Writing E-Tips
Special Holiday Edition   
December 2004   
This no-fee publication may be printed out or forwarded, without alteration, for noncommercial use only.

Seasonal Writing Tips

Communication —
the Best Gift of All

     During this holiday season, there's a lot of writing to be done: holiday cards, party invitations, thank-you notes, and of course, those annual family letters. These cheerful missives connect us with friends and family we might not see much during the year. The best of these letters are thoughtful, reflective pieces sharing the family's highs and lows of the past year. Whatever you write, try to personalize it a little. Even a quick "Glad your mother's out of the hospital! Hope the New Year brings you all health!" is preferable to the sterility of a machine-printed name at the bottom of a standard card greeting. The same goes for the photocopied letters. While mass-producing may be practical, the general feeling still comes off as cold and impersonal. A handwritten note at the bottom says, "You matter to me."

Quick Hints for
Holiday Business Correspondence

snowflakeAlthough not everyone observes the same holidays, most people have some form of celebration at this time of year. If you are aware that a client or associate celebrates a specific holiday, by all means extend appropriate good wishes. Let common courtesy guide you. Avoid mentioning specific holidays in your general business correspondence, but express your wishes for the season, where appropriate. General wishes can be as warm and sincere as specific ones. A heartfelt "Wishing you peace" can add a human touch to your letters, which in turn can go a long way toward building good business relationships for the future.

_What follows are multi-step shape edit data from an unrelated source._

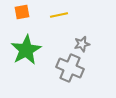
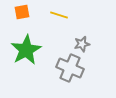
yellow line: rotated 30 degrees clockwise
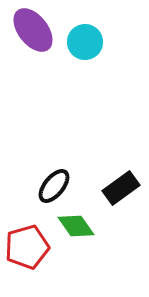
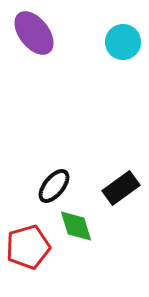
purple ellipse: moved 1 px right, 3 px down
cyan circle: moved 38 px right
green diamond: rotated 18 degrees clockwise
red pentagon: moved 1 px right
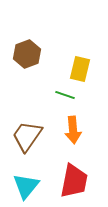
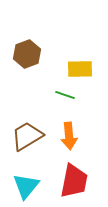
yellow rectangle: rotated 75 degrees clockwise
orange arrow: moved 4 px left, 6 px down
brown trapezoid: rotated 24 degrees clockwise
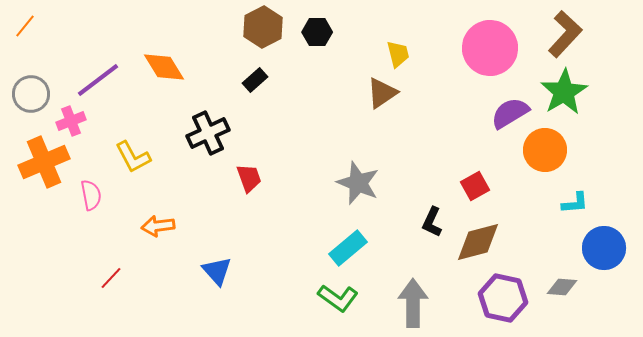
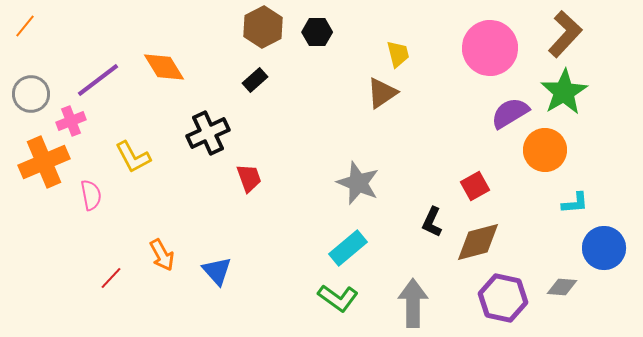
orange arrow: moved 4 px right, 29 px down; rotated 112 degrees counterclockwise
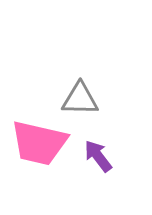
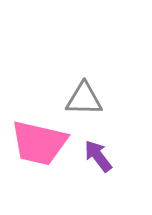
gray triangle: moved 4 px right
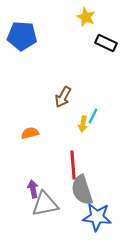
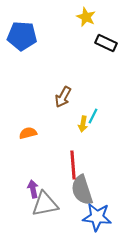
orange semicircle: moved 2 px left
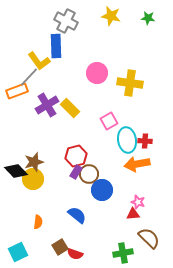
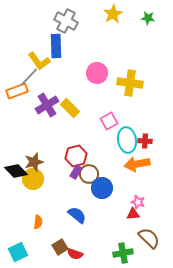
yellow star: moved 2 px right, 2 px up; rotated 30 degrees clockwise
blue circle: moved 2 px up
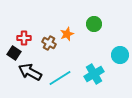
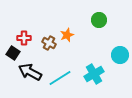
green circle: moved 5 px right, 4 px up
orange star: moved 1 px down
black square: moved 1 px left
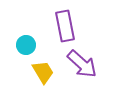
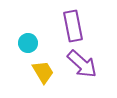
purple rectangle: moved 8 px right
cyan circle: moved 2 px right, 2 px up
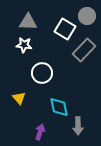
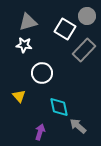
gray triangle: rotated 18 degrees counterclockwise
yellow triangle: moved 2 px up
gray arrow: rotated 132 degrees clockwise
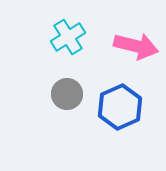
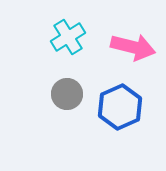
pink arrow: moved 3 px left, 1 px down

Writing New Year’s Resolutions

     Want to keep your New Year’s resolutions? Write them down! Start writing and don’t stop until you have them all down. Be as foolish or as serious as you wish, but just keep writing everything you could possibly hope to accomplish in the coming year. When you have finished, take a fresh piece of paper and draw three columns. Label these "Health," "Home," and "Business." Then go through your list of resolutions, sort them out, and place each in the appropriate column.

     Now comes the important part. Go through each list and number the entries in the order of importance and doability. For example, in the "Health" column, you might start with "Avoid junk food" and end with the resolution you're least likely to keep — "Run eight miles every morning." Do the same with the other two columns. Under "Home" you might list "Get home for dinner with the family at least three times a week," and the list might end with "Take the family to Europe." In the "Business" column, you could start with "Treat my fellow workers with more respect" and end with "Triple my sales record."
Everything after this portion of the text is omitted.